Thursday: Don Lee visits campus as the first Fred R. Brown Literary Award winner. He lunches with grad students (including me), reads from his work — in a different room! different building, even! — has a handful of story conferences, and does a craft talk (back in the workshop room) on getting published. As he was at Ploughshares for a gazillion years, I would have loved to get his feedback on a short story I’d written; too bad I don’t write short stories. And if beer and nachos were on the agenda again, I missed it — too pooped.
So much literariness in one week! You’d think this was New York or something.
… is reading about a BAD party you missed. Thank you, James Marcus. Thank you, Atlantic, for not sending me an invite.
Picture this: as you enter the auditorium at NYU’s Skirball Center for the Performing Arts, the first thing you see is 150 or so people on the stage. They’re having a cocktail party. You, the audience, are not.
My old high school is having an online party, webcasting the Exeter-Andover football game this Saturday. Alum John Irving will probably be too busy to tune in — he barely had time to type a paragraph on his latest project for the NBCC.
LAist is keeping up with the writers’ strike: photos of puppies, kids, and actor Jerry O’Connell.
Also in LA, a sad party/commemoration: on November 19, Laila Lalami, Chris Abani and more read for Mutanabbi Street, the street of booksellers in Baghdad, which was bombed in March (30 people died and 100 were injured). It’s part of the Aloud series at the LA Public Library.

Dave Eggers returns to Pittsburgh with Valentino Achak Deng. They focused on What is the What, Valentino’s story, and showed slides and video from a trip they took to southern Sudan. Yep, that’s a broken plane Valentino is pointing to; apparently it’s hard to find an airstrip without one.

Mark Z. Danielewski read from both House of Leaves and his latest, Only Revolutions, at Joseph-Beth Booksellers last night in Pittsburgh.
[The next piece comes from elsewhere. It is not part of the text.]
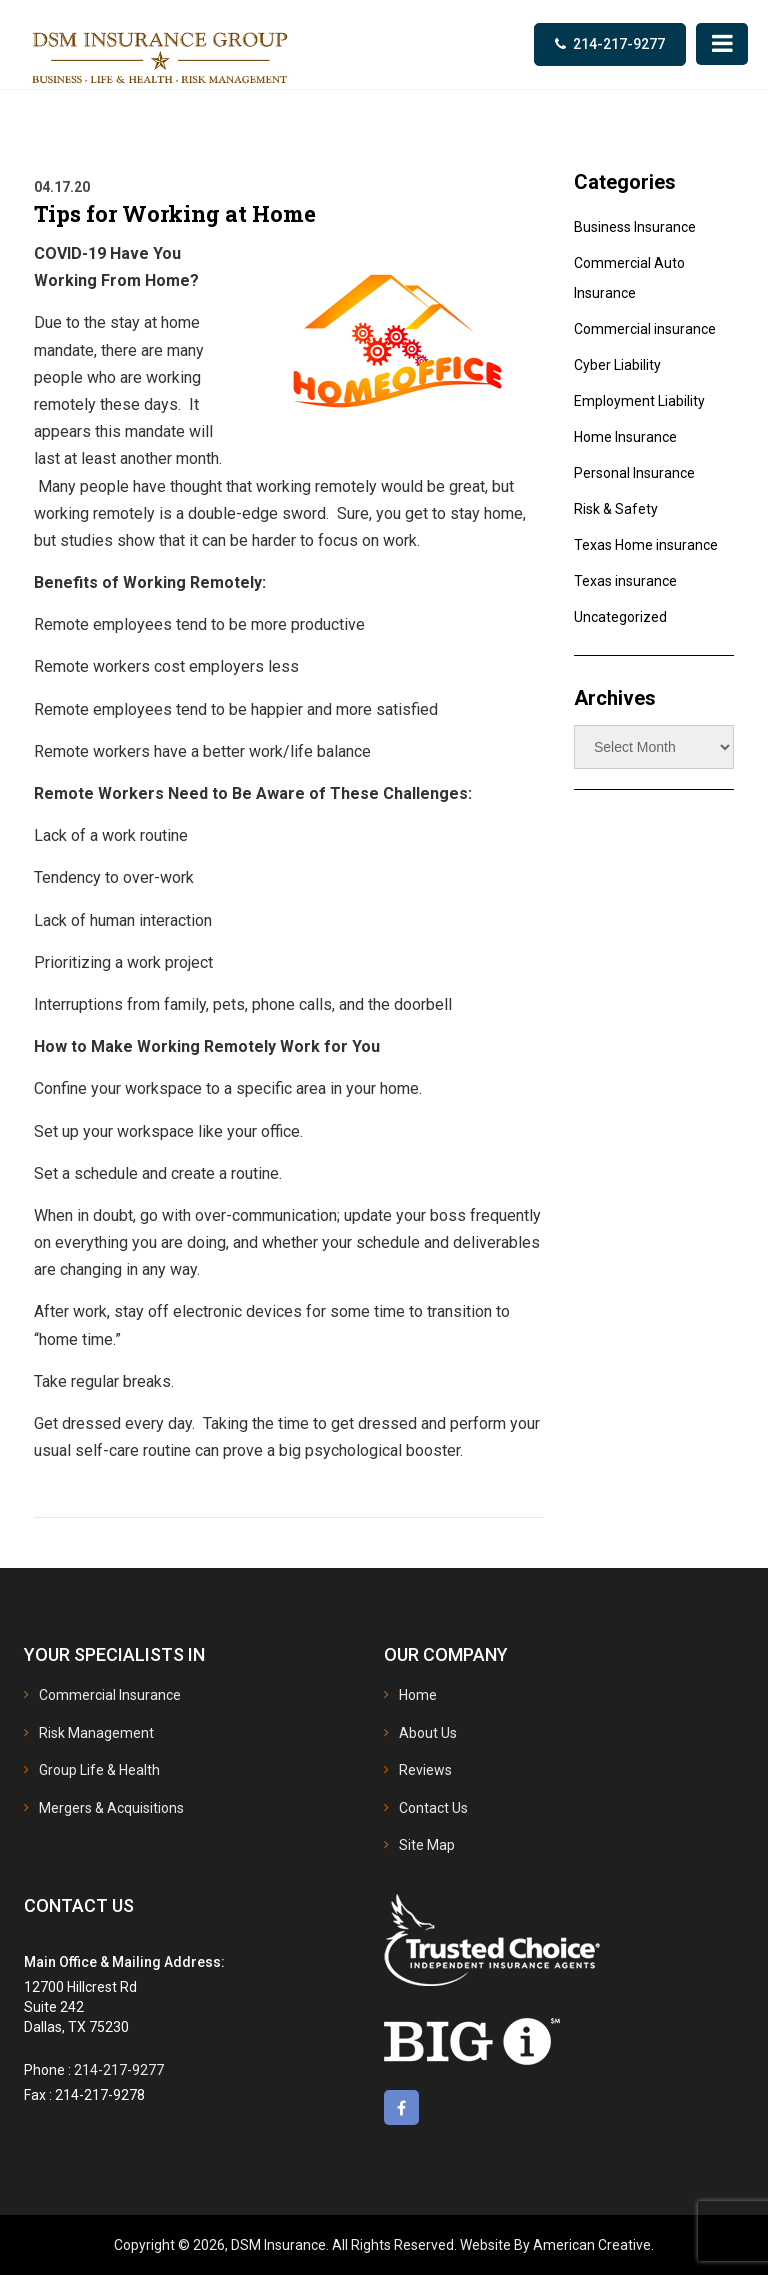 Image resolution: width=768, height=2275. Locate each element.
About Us (428, 1733)
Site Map (427, 1845)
I’d put the crowd at 100+, and every single person stood in line to get books signed. Which was worth it, because Danielewski used brightly colored pens and personalized each autograph. Cool.
The Q&A session had a few clunkers, including a question about how to get famous authors to blurb your publish-on-demand book (huh?). But a few weren’t so bad.
Q: How do you describe House of Leaves to people?
MZD: It’s a story about a family that moves into a house that’s bigger on the inside than on the outside.
on the genesis of House of Leaves -
MZD: It’s how I see the world. I see stories as a compilation of narratives and viewpoints.
on what publishers want -
MZD: All they want is something that’s done, that they can put a piece of cardboard on, and a barcode.
on literary criticism about his work (like Writing Machines) -
MZD: The reality is, most of it’s right, in my experience. Very smart people are spending a lot of time digesting, analyzing these texts. It’s interesting how much of it is spot-on.
on writing -
MZD: I like to write. I like to sit down and talk to my gorillas.
I went to the Swink reading at Tangeirs to see Mark Sarvas (that’s him there in the pic, blurrily) and hear more from his new novel. I agree with everything Callie already said.
I thought I didn’t need anything but Word to write a novel. But today Andrew told me about Journler, which seems more bloggy but possibly helpful, and look, Gwenda is using Scrivener. Are these truly organizational tools, or are they just software-based stalling tactics?
Dammit, I just missed Aimee Bender. Again.